According to NASA's Jet Propulsion Laboratory, Mars has been slowly moving toward the east this year. This is typical for Mars, however, at the end of October, Mars appears to reverse its course. Over the next three months, from November to late January, Mars moves toward the west each night. This is known as the retrograde motion of Mars. Near the end of January, it reverses direction again, and continues its eastward journey.
This happens about every two years and it really threw early observers for a loop! Even today, it garners a lot of attention from sky gazers and astrologists. Mercury's retrograde is the most noted/notorious of the planets, but many astrology fans believe the retrograde of planets can impact mood, energy and actions.
Why is the Mars retrograde happening?
Earth and Mars are on these roughly circular paths around the Sun, like cars on a racetrack.
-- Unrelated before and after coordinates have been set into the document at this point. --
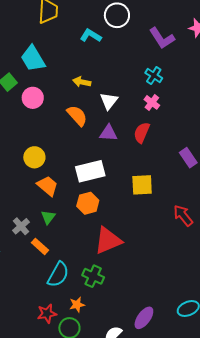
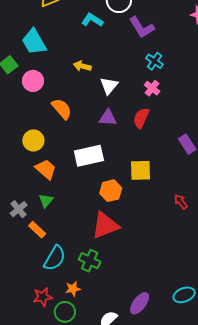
purple L-shape: (162, 38) -> (142, 27), moved
orange semicircle: (77, 116) -> (62, 109), moved
orange hexagon: (88, 203) -> (111, 191), moved
red arrow: (183, 215) -> (181, 202), size x0.7

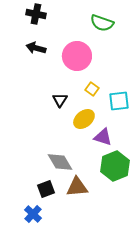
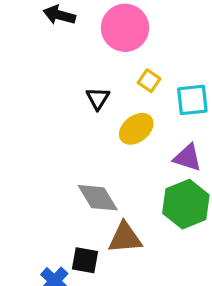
purple triangle: (103, 137) -> (188, 158), moved
black square: (46, 189) -> (85, 260), moved, turned 30

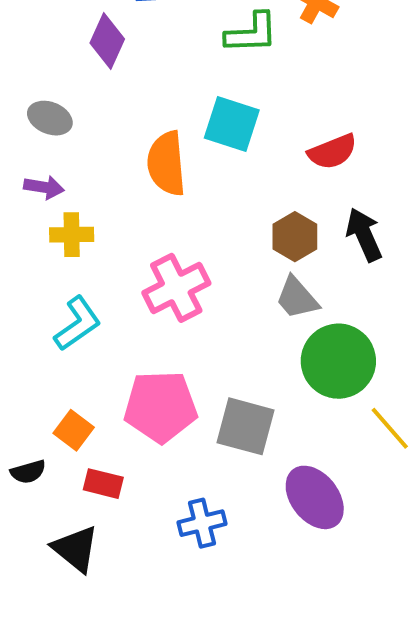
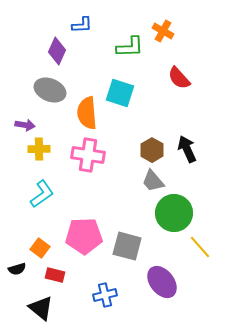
gray ellipse: (50, 118) -> (50, 90), moved, size x1.4
red semicircle: (332, 152) -> (179, 78), moved, turned 70
pink cross: (176, 288) -> (88, 155), moved, turned 36

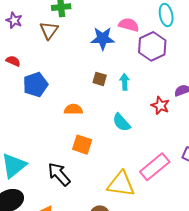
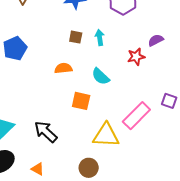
red star: (160, 105) -> (136, 57), turned -30
orange semicircle: (73, 109) -> (63, 68), moved
orange square: (82, 145) -> (81, 101), moved

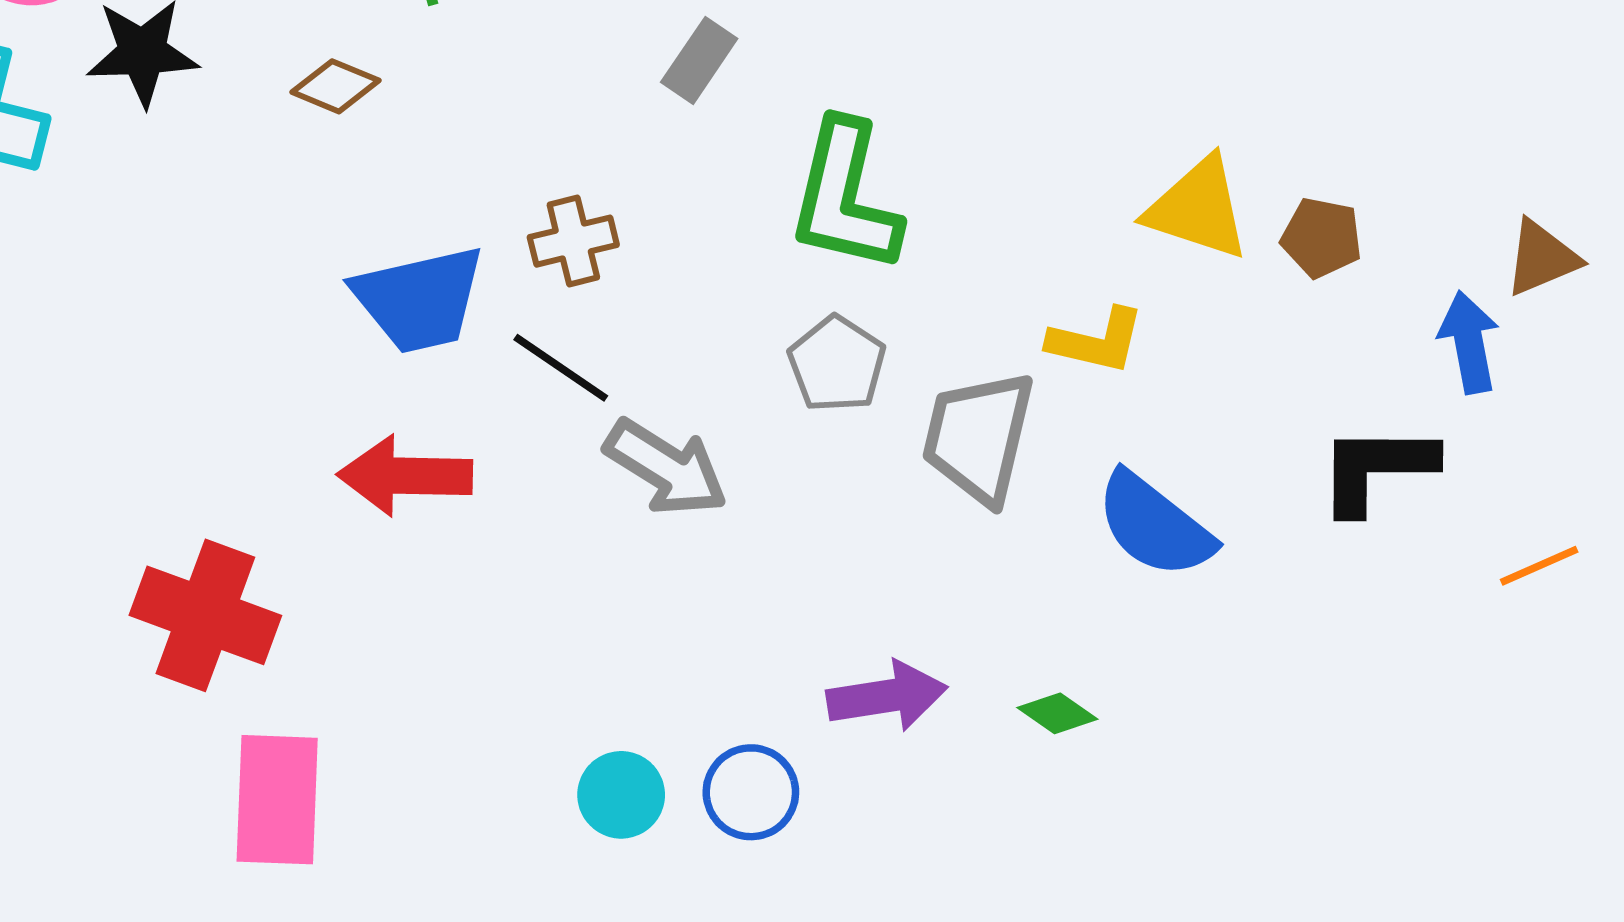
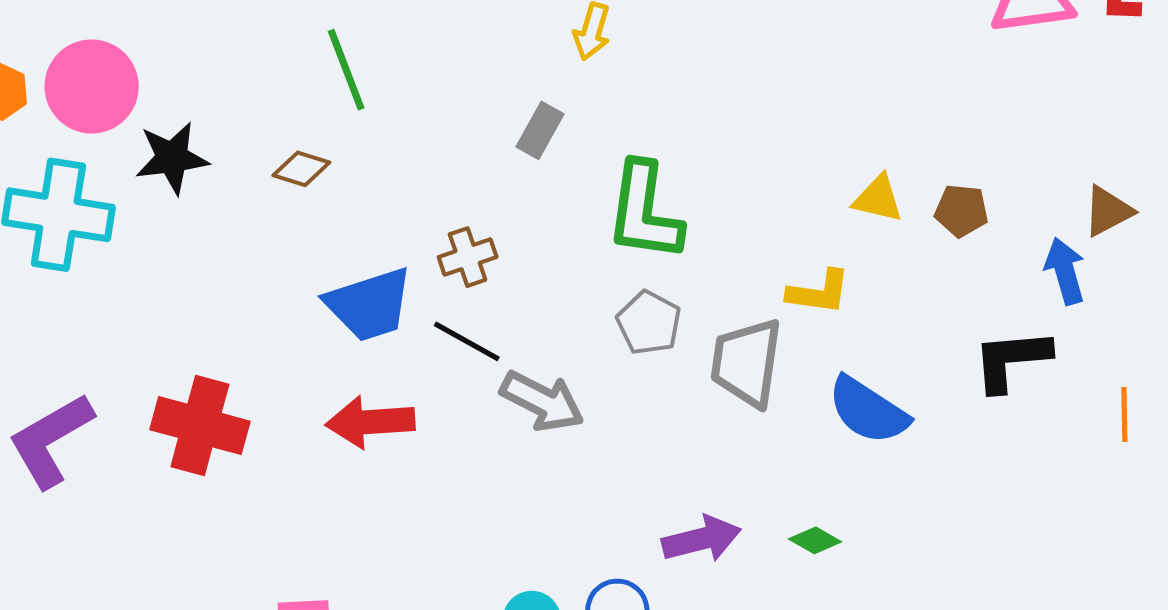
yellow triangle: (1198, 208) -> (878, 199), size x0.7
orange line: (1539, 566) -> (1124, 414), turned -62
red cross: (205, 615) -> (200, 425), moved

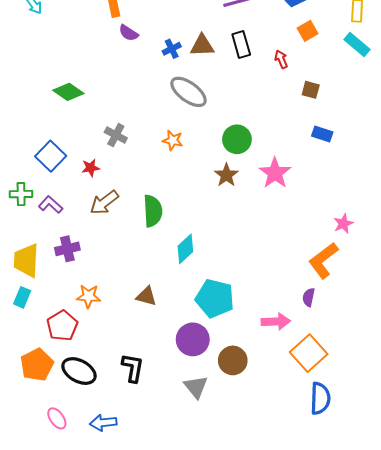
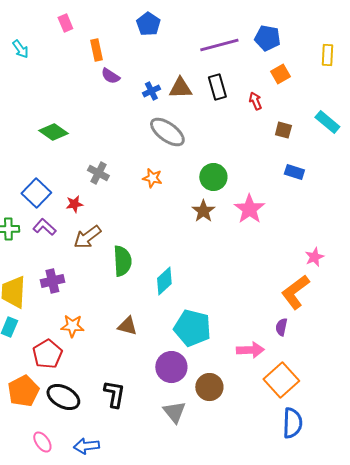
cyan rectangle: (357, 45) -> (327, 122), moved
purple L-shape: (51, 205) -> (44, 227), moved
green semicircle: (153, 211) -> (122, 261), moved

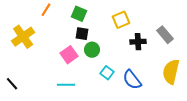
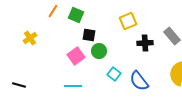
green square: (79, 14) -> (76, 15), moved
yellow cross: (23, 37) -> (30, 38), size x0.6
black line: (12, 84) -> (19, 85), turned -32

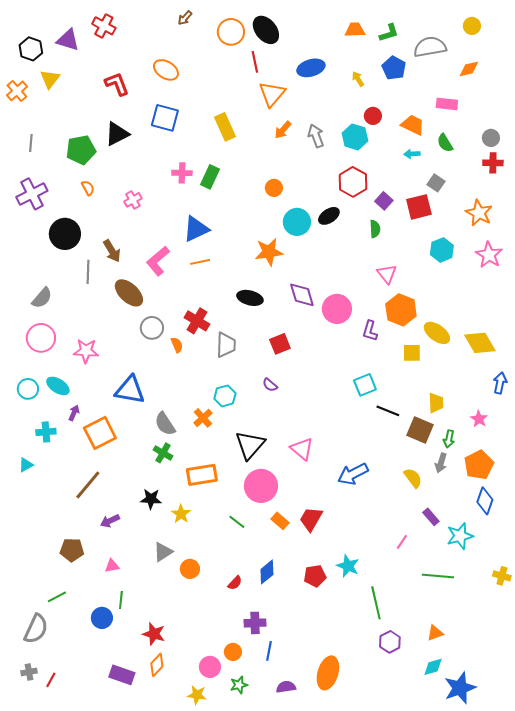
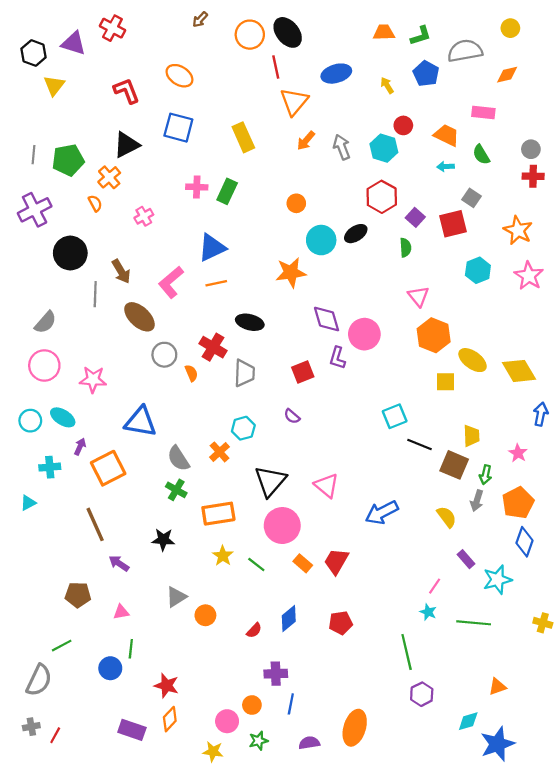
orange cross: (17, 91) -> (109, 177), moved
green pentagon: (81, 150) -> (68, 160), moved
black ellipse: (250, 298) -> (250, 322), moved
purple L-shape: (370, 331) -> (337, 358), moved
brown line: (88, 485) -> (95, 524), turned -64
yellow star: (181, 514) -> (223, 556), moved
purple arrow: (110, 521) -> (119, 563), turned 60
cyan star: (348, 566) -> (428, 612), moved, size x0.7
orange triangle: (435, 633) -> (497, 687), moved

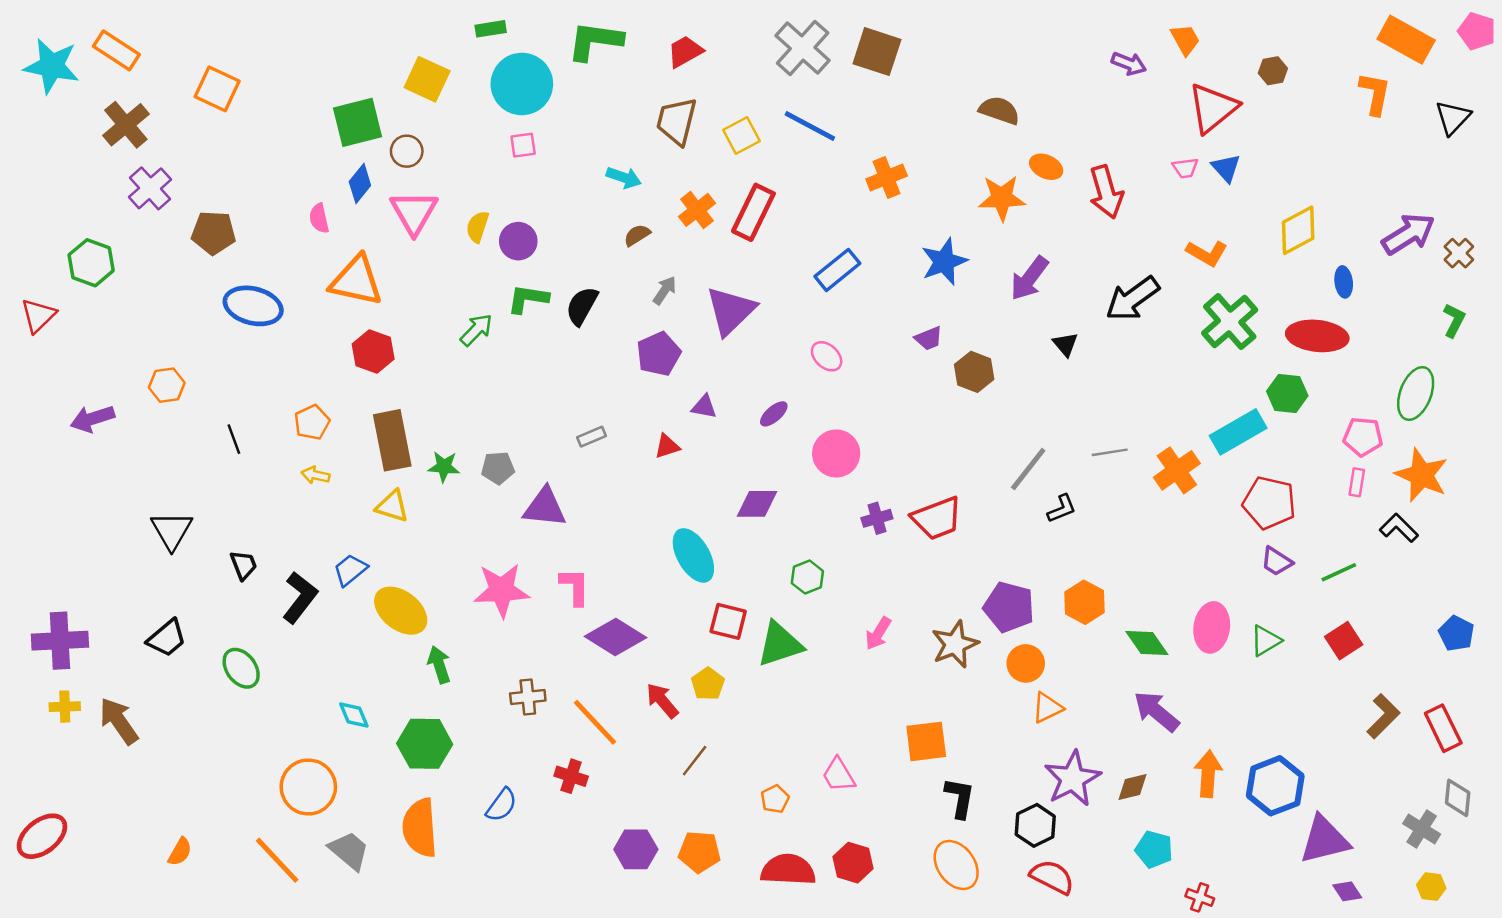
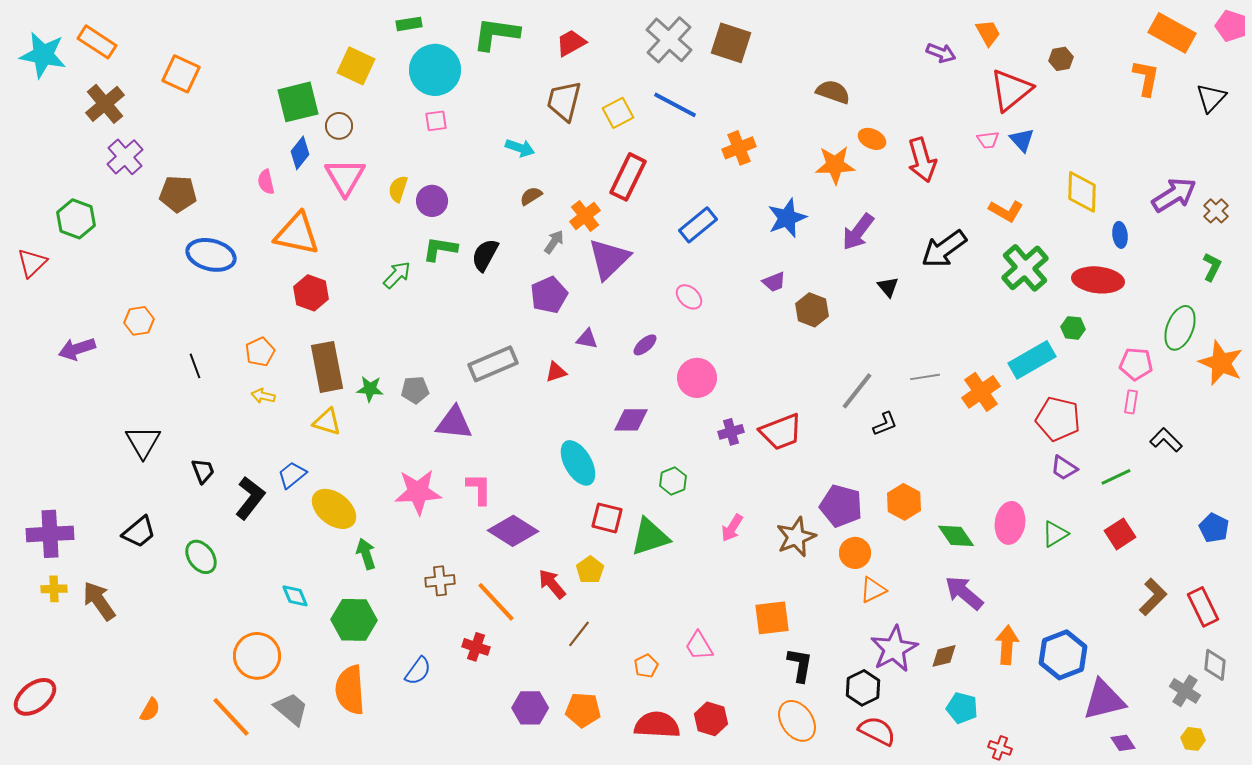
orange cross: (697, 210) -> (585, 216), moved
yellow diamond: (1298, 230) -> (1082, 192), turned -60
green hexagon: (1287, 393) -> (1073, 328), size x0.7
gray rectangle: (591, 437) -> (493, 364), size x2.0
orange star: (1422, 475) -> (1221, 363), moved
Earth is on the inner, faster track. About every 26 months, we overtake Mars, which is moving slower in its orbit. During that period when we're passing Mars, and before we round the bend in our orbit to pull away from it, we see Mars in retrograde, appearing to change direction, even though it's still moving forward in its own orbit.
So take note of Mars over the next few months, as it appears to reverse course. Note how its position changes with respect to Betelgeuse, Aldebaran and the Pleiades over the weeks, and you'll be witnessing what was once a source of intense curiosity for astronomers, but which we now know is just a sign of two planets passing in the night.